A federal court has found that Omnicare Inc. and its contractor, Act Fast Delivery, jointly employ a group of drivers under a year-old, co-employment standard.
The Wednesday ruling by a judge in West Virginia, where Act Fast is based, means that more than 200 workers previously tagged as independent contractors can go after the pharmaceutical company and its delivery service for back wages they claim they are owed.
Omnicare had sought a summary motion to be released from the case. But U.S. District Judge Irene C. Berger favored the arguments by plaintiff Eric Young. She specifically noted in her ruling Omnicare’s extensively detailed contract, which mapped routes, scheduled timing and even gave Omnicare the power to recommend specific drivers be terminated.
“This amount of control exercised by Omnicare clearly amounts to the ability to direct and control the plaintiffs,” Berger wrote.
Young is joined by fellow delivery drivers who claim both companies violated the Federal Labor Standards Act by improperly classifying them as “independent contractors” to avoid paying overtime.

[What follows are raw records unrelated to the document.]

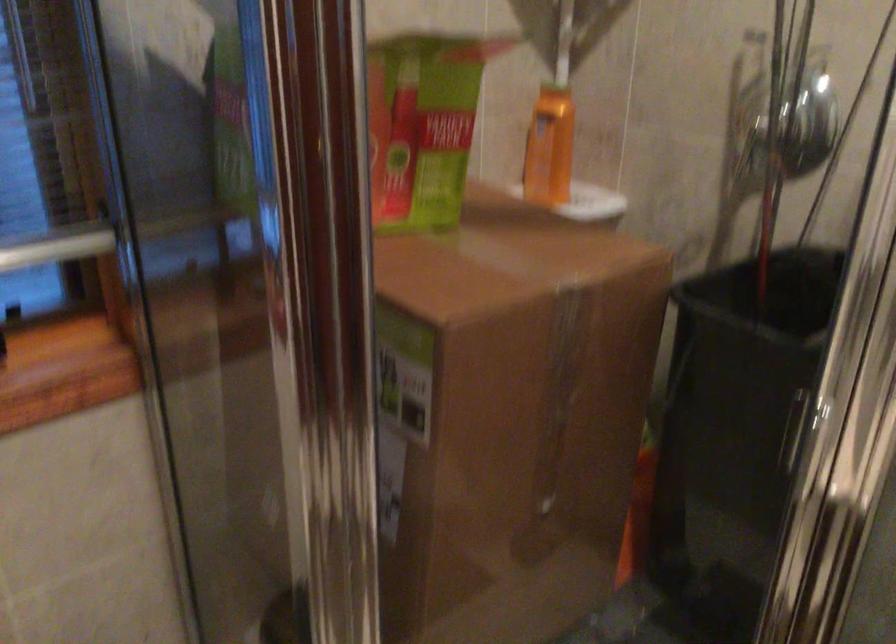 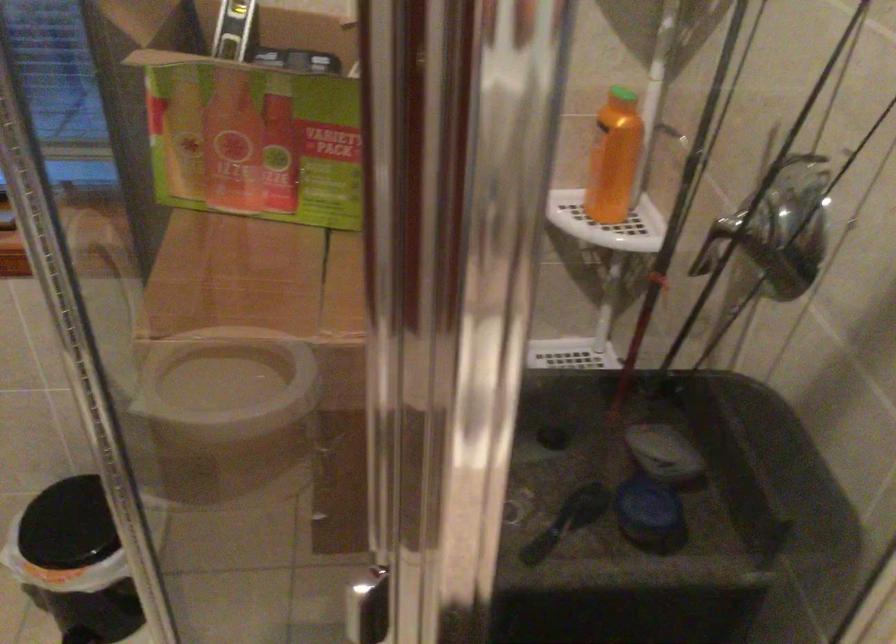 Where in the second image is the point corresponding to (x=561, y=143) from the first image?

(614, 158) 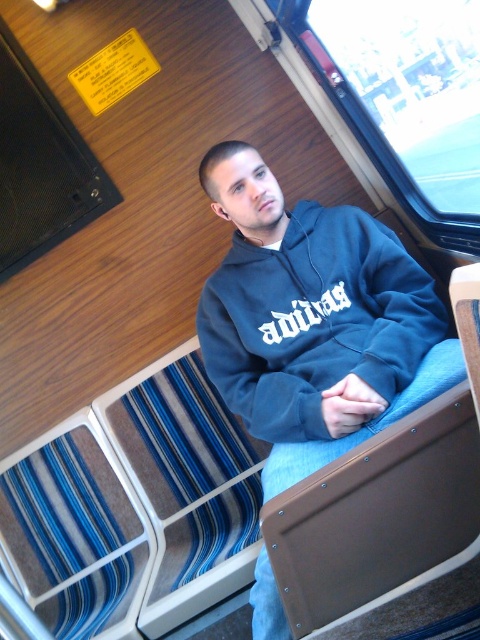 Question: Which of the following is the closest to the observer?

Choices:
 (A) dark blue hoodie at center
 (B) dark blue fleece sweatshirt at center

Answer: (A)

Question: Which object is closer to the camera taking this photo?

Choices:
 (A) dark blue hoodie at center
 (B) dark blue fleece sweatshirt at center

Answer: (A)

Question: Does dark blue hoodie at center have a smaller size compared to dark blue fleece sweatshirt at center?

Choices:
 (A) yes
 (B) no

Answer: (B)

Question: Can you confirm if dark blue hoodie at center is positioned above dark blue fleece sweatshirt at center?

Choices:
 (A) yes
 (B) no

Answer: (B)

Question: Can you confirm if dark blue hoodie at center is wider than dark blue fleece sweatshirt at center?

Choices:
 (A) no
 (B) yes

Answer: (B)

Question: Which of the following is the farthest from the observer?

Choices:
 (A) dark blue hoodie at center
 (B) dark blue fleece sweatshirt at center

Answer: (B)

Another judge certified the class action lawsuit last August. In it, attorneys for the plaintiffs claim that when drivers began delivering medical and pharmaceutical products, they were required to sign “Independent Contractor Agreements.” Because of those agreements, the lawsuit alleges, the drivers were improperly classified as independent and paid per delivery or route rather than by the hour.
The drivers claim that under federal law they were actually employees who were entitled to minimum wage and overtime pay.
An Omnicare spokesman declined comment, citing the ongoing case. The company, however, argued in filings that it needed detailed contracts with Act Fast to ensure quality control and compliance and had not intended to act as an employer.